■ Activity
Look down the entries below and report how many lines hold the string "микрофонов"; write nothing else.

■ Excerpted records
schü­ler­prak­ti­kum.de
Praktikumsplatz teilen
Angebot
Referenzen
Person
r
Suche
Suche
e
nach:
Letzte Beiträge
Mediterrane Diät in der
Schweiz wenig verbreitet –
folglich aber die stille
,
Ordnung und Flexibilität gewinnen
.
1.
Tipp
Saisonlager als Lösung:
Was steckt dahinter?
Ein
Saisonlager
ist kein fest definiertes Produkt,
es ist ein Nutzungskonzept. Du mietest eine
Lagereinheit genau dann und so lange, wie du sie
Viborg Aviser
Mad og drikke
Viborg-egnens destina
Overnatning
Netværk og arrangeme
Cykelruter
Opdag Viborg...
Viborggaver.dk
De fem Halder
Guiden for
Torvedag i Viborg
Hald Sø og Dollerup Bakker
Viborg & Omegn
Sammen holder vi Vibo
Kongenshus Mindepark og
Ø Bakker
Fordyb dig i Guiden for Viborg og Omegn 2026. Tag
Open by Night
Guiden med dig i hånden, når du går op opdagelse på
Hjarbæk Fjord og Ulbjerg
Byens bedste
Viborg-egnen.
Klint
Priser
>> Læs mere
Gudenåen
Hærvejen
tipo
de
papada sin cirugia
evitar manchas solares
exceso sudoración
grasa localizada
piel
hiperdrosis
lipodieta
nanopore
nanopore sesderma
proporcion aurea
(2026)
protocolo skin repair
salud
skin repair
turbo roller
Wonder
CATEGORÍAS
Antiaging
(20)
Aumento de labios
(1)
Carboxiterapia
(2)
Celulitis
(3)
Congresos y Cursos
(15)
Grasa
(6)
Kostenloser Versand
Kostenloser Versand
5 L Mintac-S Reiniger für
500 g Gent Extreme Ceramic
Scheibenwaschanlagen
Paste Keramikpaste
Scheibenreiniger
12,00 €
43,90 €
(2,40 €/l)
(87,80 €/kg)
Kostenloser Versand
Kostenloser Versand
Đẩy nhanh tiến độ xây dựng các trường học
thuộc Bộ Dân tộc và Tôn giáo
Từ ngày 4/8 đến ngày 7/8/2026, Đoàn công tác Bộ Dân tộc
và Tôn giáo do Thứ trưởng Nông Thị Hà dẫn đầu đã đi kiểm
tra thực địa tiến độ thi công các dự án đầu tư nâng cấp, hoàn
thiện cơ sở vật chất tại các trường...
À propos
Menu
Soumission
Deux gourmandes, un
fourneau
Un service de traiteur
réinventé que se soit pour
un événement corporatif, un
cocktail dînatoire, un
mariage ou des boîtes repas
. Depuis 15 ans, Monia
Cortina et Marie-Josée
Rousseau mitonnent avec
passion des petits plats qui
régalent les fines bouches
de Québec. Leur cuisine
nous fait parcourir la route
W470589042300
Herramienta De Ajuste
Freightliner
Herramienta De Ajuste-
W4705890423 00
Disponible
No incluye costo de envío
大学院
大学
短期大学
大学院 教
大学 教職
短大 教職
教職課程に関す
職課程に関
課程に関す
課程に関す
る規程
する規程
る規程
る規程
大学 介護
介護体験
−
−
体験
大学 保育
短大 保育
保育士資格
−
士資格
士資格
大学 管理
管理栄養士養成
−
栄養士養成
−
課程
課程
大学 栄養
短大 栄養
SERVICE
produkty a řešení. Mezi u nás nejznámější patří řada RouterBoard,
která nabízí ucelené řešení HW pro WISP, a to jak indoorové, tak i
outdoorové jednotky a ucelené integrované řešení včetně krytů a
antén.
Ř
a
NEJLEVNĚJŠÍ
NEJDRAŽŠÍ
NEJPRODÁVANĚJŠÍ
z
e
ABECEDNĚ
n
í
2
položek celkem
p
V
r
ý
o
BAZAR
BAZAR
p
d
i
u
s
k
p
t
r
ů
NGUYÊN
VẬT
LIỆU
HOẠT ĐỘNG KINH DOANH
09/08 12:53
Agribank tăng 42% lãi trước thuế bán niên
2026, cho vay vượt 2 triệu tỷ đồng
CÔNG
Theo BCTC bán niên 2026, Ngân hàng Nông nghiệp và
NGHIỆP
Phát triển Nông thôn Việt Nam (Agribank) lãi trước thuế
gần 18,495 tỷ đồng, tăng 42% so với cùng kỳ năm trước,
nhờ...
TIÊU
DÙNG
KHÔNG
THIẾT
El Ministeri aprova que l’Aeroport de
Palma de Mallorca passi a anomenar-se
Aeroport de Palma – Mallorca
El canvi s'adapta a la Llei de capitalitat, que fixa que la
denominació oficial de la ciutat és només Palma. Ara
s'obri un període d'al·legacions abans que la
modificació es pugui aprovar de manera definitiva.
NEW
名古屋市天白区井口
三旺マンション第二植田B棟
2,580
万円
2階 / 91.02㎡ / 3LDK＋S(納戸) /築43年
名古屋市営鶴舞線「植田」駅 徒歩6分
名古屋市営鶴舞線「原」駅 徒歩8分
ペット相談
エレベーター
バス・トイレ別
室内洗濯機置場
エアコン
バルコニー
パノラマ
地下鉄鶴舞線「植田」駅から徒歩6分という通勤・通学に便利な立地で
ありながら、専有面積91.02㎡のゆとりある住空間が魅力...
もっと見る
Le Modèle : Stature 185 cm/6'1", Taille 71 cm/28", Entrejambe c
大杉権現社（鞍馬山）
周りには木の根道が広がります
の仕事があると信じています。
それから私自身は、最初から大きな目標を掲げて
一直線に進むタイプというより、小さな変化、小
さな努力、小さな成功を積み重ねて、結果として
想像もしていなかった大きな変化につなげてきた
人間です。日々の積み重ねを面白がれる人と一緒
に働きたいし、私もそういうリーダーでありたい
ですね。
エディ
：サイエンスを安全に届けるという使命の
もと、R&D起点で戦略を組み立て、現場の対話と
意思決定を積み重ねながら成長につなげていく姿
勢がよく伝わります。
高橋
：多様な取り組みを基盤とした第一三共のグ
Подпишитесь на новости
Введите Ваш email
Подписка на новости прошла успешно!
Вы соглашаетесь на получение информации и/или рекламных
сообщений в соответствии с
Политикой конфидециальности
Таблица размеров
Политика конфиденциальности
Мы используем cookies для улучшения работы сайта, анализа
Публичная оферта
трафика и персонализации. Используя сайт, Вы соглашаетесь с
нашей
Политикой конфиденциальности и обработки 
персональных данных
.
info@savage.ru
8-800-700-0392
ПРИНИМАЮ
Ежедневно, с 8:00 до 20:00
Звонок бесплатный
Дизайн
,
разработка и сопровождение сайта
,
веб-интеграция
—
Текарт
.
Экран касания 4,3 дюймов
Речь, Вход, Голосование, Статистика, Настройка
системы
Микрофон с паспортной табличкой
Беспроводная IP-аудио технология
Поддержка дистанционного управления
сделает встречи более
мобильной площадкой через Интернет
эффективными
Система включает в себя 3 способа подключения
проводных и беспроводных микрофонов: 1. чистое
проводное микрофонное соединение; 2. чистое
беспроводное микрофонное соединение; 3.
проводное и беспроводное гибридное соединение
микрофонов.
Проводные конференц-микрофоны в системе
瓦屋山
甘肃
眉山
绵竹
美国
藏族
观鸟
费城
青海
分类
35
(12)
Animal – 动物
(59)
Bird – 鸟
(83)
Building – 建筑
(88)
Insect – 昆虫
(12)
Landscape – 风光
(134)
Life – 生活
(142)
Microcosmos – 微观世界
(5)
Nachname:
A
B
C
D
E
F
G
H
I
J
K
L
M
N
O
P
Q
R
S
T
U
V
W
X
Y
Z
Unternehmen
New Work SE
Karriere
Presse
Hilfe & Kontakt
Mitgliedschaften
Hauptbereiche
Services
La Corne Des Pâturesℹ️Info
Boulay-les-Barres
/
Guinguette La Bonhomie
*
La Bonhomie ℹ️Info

■ Result for this task
2